Pendant six mois, certains habitants de Villeneuve d'Ascq et d'Angoulême ont pu payer leurs achats en s'authentifiant de façon biométrique. L'expérimentation finie, Natural Security en tire le bilan et dévoile ses projets d'avenir.

D’octobre 2012 à mars 2013,

Natural Security, une start-up lilloise, qui compte banques et enseignes de grande distribution parmi ses actionnaires, a lancé un pilote technique à grande échelle pour authentifier un paiement par la biométrie. En effet, 948 particuliers et 200 points d’acceptations (grandes enseignes et commerces de proximité) à Villeneuve-d’Ascq et Angoulême ont servi de cobayes à une technologie qui associe des données biométriques (l’empreinte digitale à Angoulême, le réseau veineux du doigt à Villeneuve-d’Ascq) à un système de communication sans contact (à la norme IEEE 802.15.4, et non au standard NFC) pour accélérer le paiement. Mardi dernier, l’expérience terminée, la société en a tiré son bilan et présente son futur. Au final, sur les 948 utilisateurs enregistrés, 60 % d’entre eux - soit 568 porteurs -étaient particulièrement actifs avec en moyenne 7 paiements par cette méthode sur l’ensemble de la période. A la fin, 68 % des particuliers auraient aimé continuer à l’utiliser pour payer. Les autres se plaignaient surtout du manque de points d’acceptation (notamment aux stations services). Si la société se réjouit de ces résultats, elle reste très évasive sur ses projets en France, et n’envisage pas l'usage de sa solution dans la sécurisation des e-wallet de paiement, dans le corporate ou le paiement sur Internet. Des discussions sont en cours. Rien ne se formalisera avant l’été. " En attendant, elle s’exporte aux Etats-Unis en s’intégrant aux offres de paiements proposées par Discover, et en servant au contrôle d’accès et au paiement de la cafétéria de l’université de San José, en Californie. La société veut surtout lancer une alliance durant l’été pour promouvoir sa conception de la biométrie respectueuse de la vie privée avec trois règles de base : pas de bases de données stockant les informations biométriques, pas de traçabilité du support de stockage personnel, et confidentialité et intégrité garantie des échanges entre le support et le lecteur.

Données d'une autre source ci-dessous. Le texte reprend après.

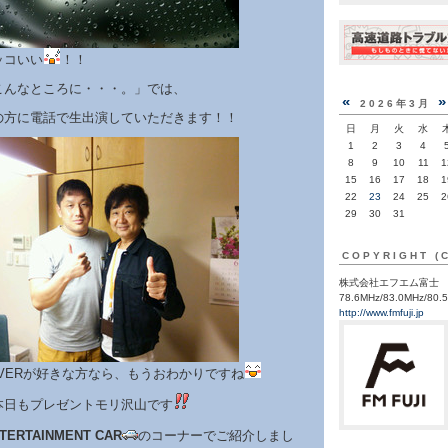
ッコいい
！！
こんなところに・・・。」では、
«
2026年3月
の方に電話で生出演していただきます！！
日
月
火
水
1
2
3
4
8
9
10
11
1
15
16
17
18
1
22
23
24
25
2
29
30
31
COPYRIGHT (
株式会社エフエム富士
78.6MHz/83.0MHz/80.
http://www.fmfuji.jp
ROVERが好きな方なら、もうおわかりですね
本日もプレゼントモリ沢山です
TERTAINMENT CAR
のコーナーでご紹介しまし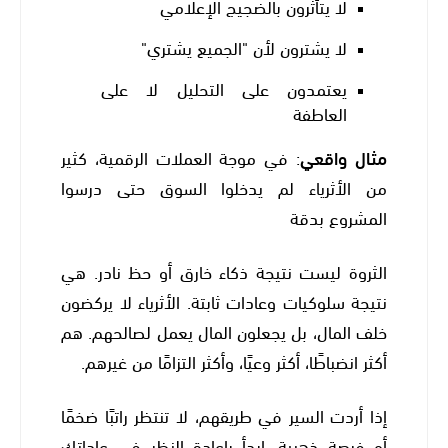
لا يتأثرون بالضجيج الإعلامي
لا يشترون لأن "الجميع يشتري"
يعتمدون على التحليل لا على
العاطفة
مثال واقعي
: في موجة العملات الرقمية، كثير
من الأثرياء لم يدخلوا السوق حتى درسوا
المشروع بدقة
الثروة ليست نتيجة ذكاء خارق أو حظ نادر. هي
نتيجة سلوكيات وعادات ثابتة. الأثرياء لا يركضون
خلف المال، بل يجعلون المال يعمل لصالحهم. هم
أكثر انضباطًا، أكثر وعيًا، وأكثر التزامًا من غيرهم.
إذا أردت السير في طريقهم، لا تنتظر راتبًا ضخمًا
أو فرصة ذهبية. ابدأ بإعادة النظر في عاداتك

Tester l’authentification à distance Du côté des banques présentes, l’intérêt est important, mais il faut une deuxième phase de test. Charles-Antoine de Seguier, responsable de projet au sein du département innovation et nouveaux moyens de paiements de BNP-Paribas, explique : « Au niveau des banques, l’un des enjeux est désormais l’authentification du client en multicanal. Nous sommes intéressés par des solutions transverses comme celle de Natural Security, simple et pratique. » Sa banque, comme le Crédit Mutuel Arkea, va désormais organiser un deuxième pilote basé sur les technologies de Natural Security à destination des clients professionnels. Il s’agira alors de permettre aux responsables financiers des entreprises de s’authentifier sur le site de la banque pour faire leurs opérations en ligne de manière sécurisée, y compris pour les transferts importants d’argent ou pour les télédéclarations. Le Crédit Mutuel Arkea veut même passer à l’étape supérieure et discuter avec les grands émetteurs de cartes (Visa, American Express ou le GIE Cartes bancaires) pour accepter l’authentification par biométrie comme un moyen de signer une transaction par carte, équivalent au code PIN actuel.